In the records below, find the line containing "About Organization (587, 884)" and return it together with every later line, exactly as written; pictures are to be omitted.

:::

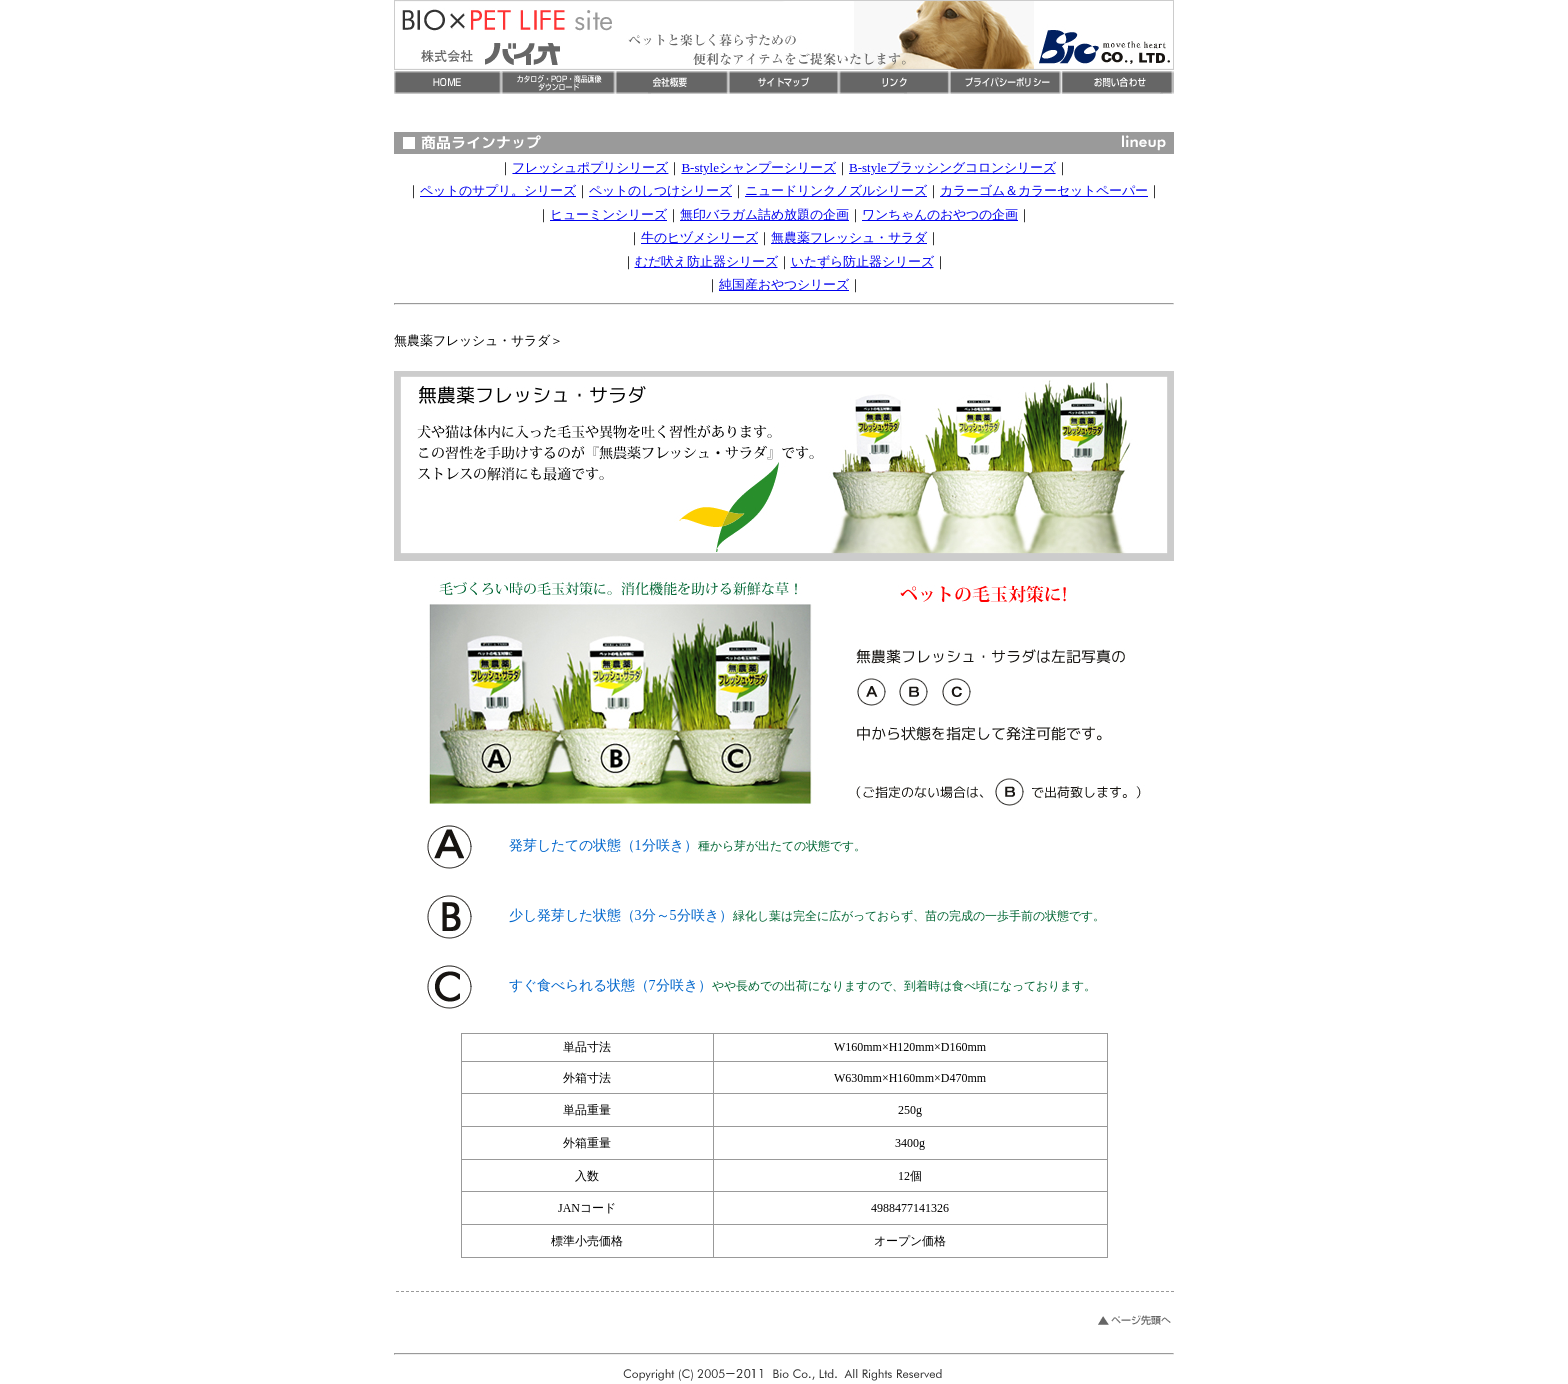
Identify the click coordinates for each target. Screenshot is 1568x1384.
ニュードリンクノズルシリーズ (836, 190)
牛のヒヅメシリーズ (699, 237)
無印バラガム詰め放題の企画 (764, 214)
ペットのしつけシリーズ (660, 190)
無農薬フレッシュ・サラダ (849, 237)
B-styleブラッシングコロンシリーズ (952, 167)
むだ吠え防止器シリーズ (706, 261)
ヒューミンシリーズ (608, 214)
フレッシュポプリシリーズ (590, 167)
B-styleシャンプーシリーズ (758, 167)
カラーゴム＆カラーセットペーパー (1044, 190)
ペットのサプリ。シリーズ (498, 190)
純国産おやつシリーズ (784, 284)
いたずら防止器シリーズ (862, 261)
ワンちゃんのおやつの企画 (940, 214)
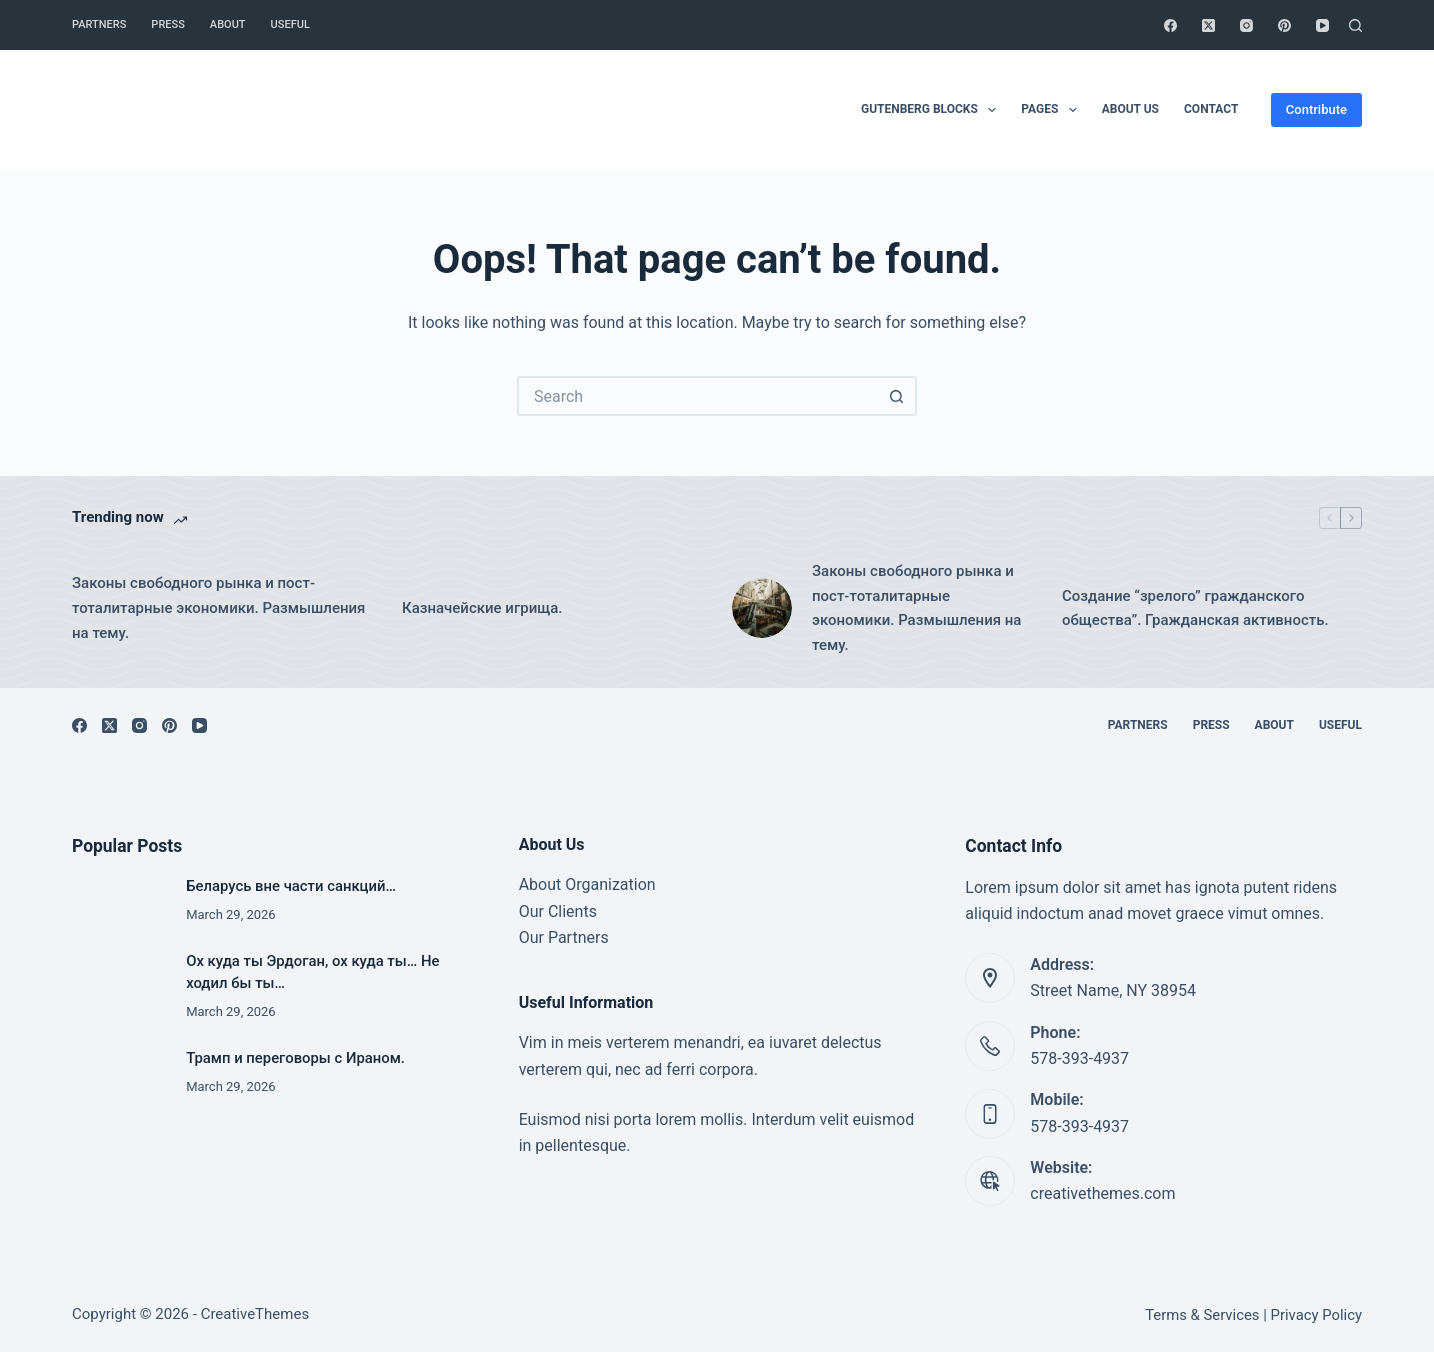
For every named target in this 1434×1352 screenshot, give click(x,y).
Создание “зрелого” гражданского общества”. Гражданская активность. (1195, 608)
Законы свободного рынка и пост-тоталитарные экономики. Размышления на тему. (218, 608)
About (228, 24)
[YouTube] (1322, 25)
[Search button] (897, 396)
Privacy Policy (1316, 1315)
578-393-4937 (1079, 1058)
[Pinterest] (1284, 25)
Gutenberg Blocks (932, 110)
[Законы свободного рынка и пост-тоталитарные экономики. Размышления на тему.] (762, 608)
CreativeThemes (255, 1314)
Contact (1211, 109)
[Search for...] (697, 396)
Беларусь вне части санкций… (291, 886)
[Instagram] (1246, 25)
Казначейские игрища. (482, 608)
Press (167, 24)
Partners (99, 24)
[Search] (1355, 25)
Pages (1052, 110)
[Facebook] (1170, 25)
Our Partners (564, 937)
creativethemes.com (1102, 1193)
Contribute (1316, 109)
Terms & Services (1202, 1315)
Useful (290, 24)
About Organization (587, 884)
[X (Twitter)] (1208, 25)
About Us (1130, 109)
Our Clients (558, 911)
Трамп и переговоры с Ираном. (295, 1058)
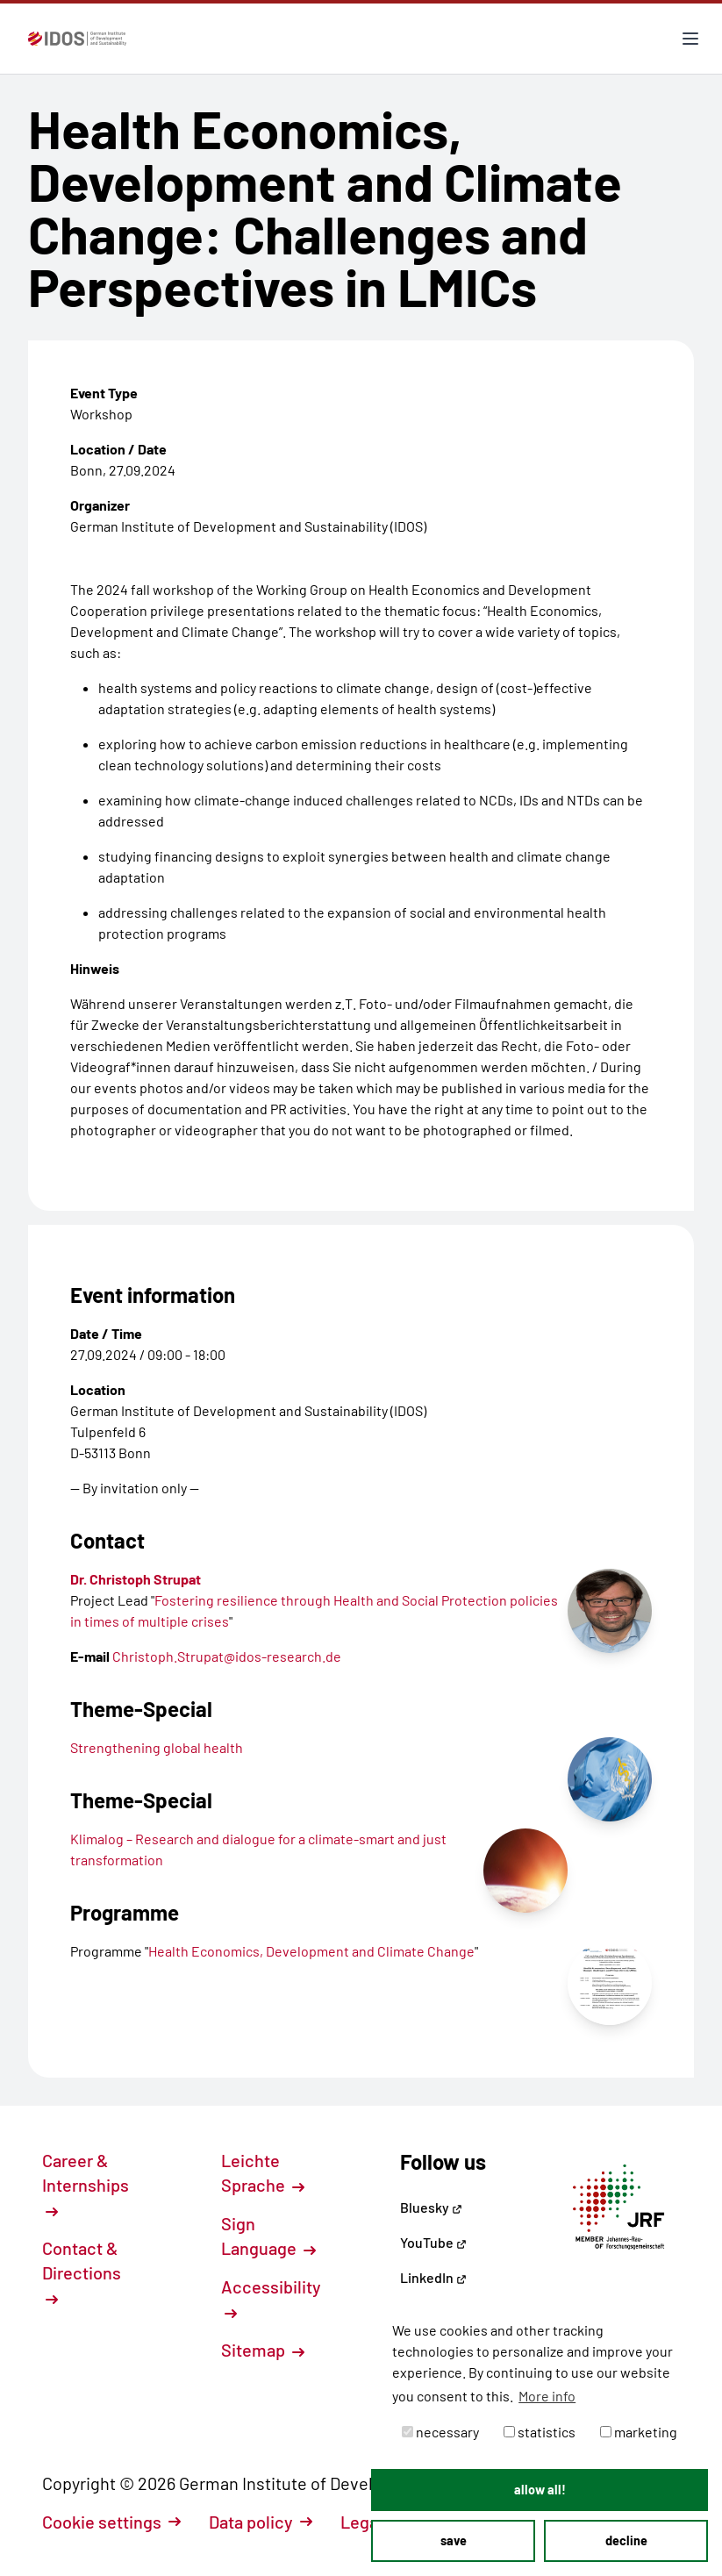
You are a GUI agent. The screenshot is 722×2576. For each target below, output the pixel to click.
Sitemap (262, 2349)
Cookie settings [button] (111, 2521)
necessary (440, 2431)
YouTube (433, 2242)
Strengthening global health (156, 1747)
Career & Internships (85, 2184)
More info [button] (546, 2395)
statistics (539, 2431)
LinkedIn (433, 2277)
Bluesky (431, 2207)
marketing (638, 2431)
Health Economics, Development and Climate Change (311, 1951)
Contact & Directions (81, 2271)
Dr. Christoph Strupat (135, 1579)
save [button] (453, 2540)
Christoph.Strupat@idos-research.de (226, 1656)
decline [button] (626, 2540)
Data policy (260, 2521)
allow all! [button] (540, 2489)
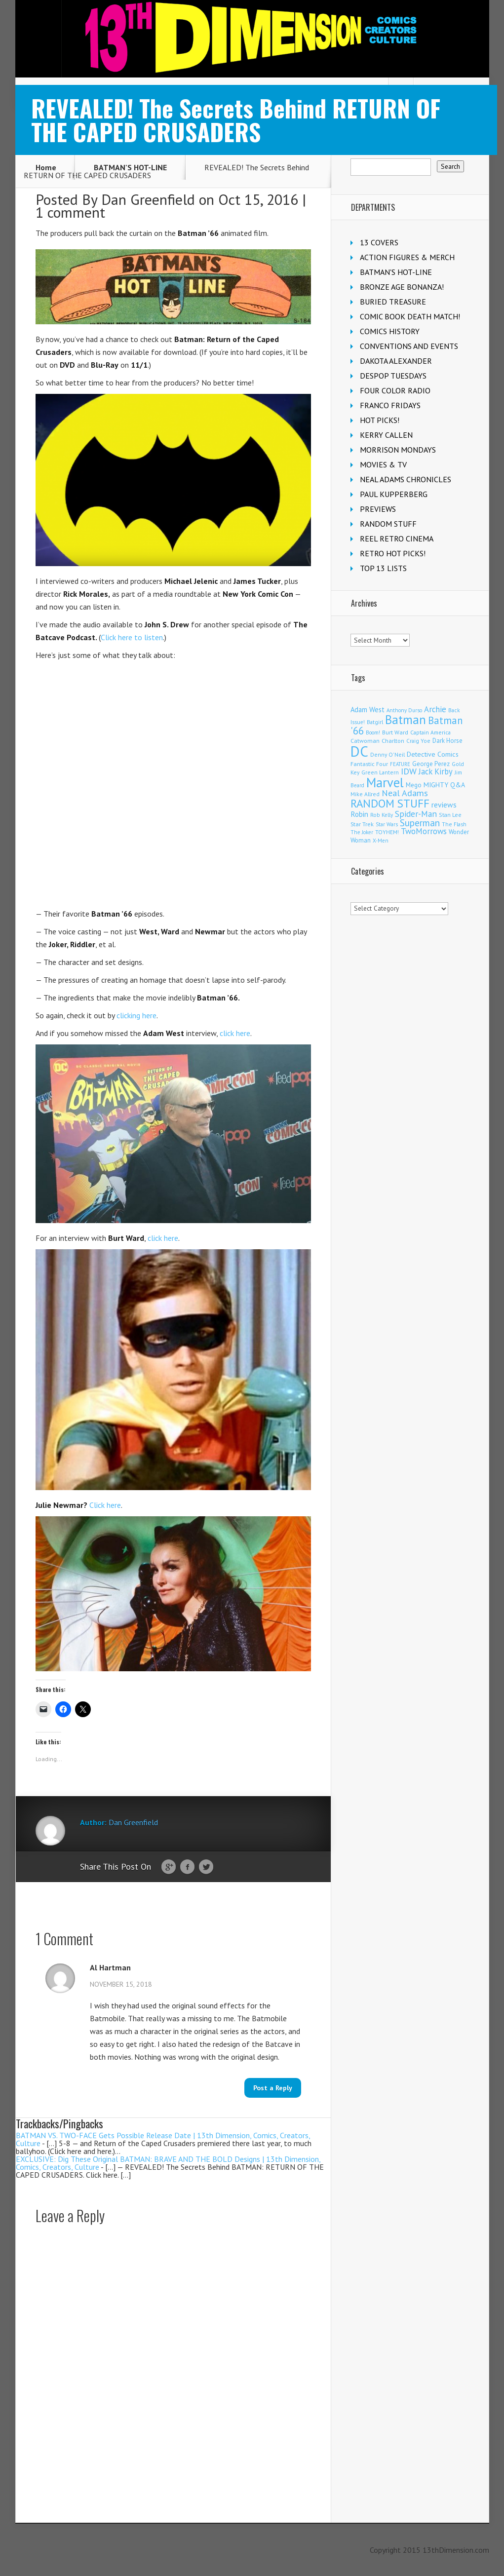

:::

- [Completed task]:
About Organization (587, 884)
[X (Twitter)] (1208, 25)
About Us (1130, 109)
Our Clients (558, 911)
Трамп и переговоры с Ираном. (295, 1058)
You are a GUI agent. The screenshot is 722×2576. For each target below, output the pixel to click.
Sitemap (262, 2349)
Cookie settings [button] (111, 2521)
necessary (440, 2431)
YouTube (433, 2242)
Strengthening global health (156, 1747)
Career & Internships (85, 2184)
More info [button] (546, 2395)
statistics (539, 2431)
LinkedIn (433, 2277)
Bluesky (431, 2207)
marketing (638, 2431)
Health Economics, Development and Climate Change (311, 1951)
Contact & Directions (81, 2271)
Dr. Christoph Strupat (135, 1579)
save [button] (453, 2540)
Christoph.Strupat@idos-research.de (226, 1656)
decline [button] (626, 2540)
Data policy (260, 2521)
allow all! [button] (540, 2489)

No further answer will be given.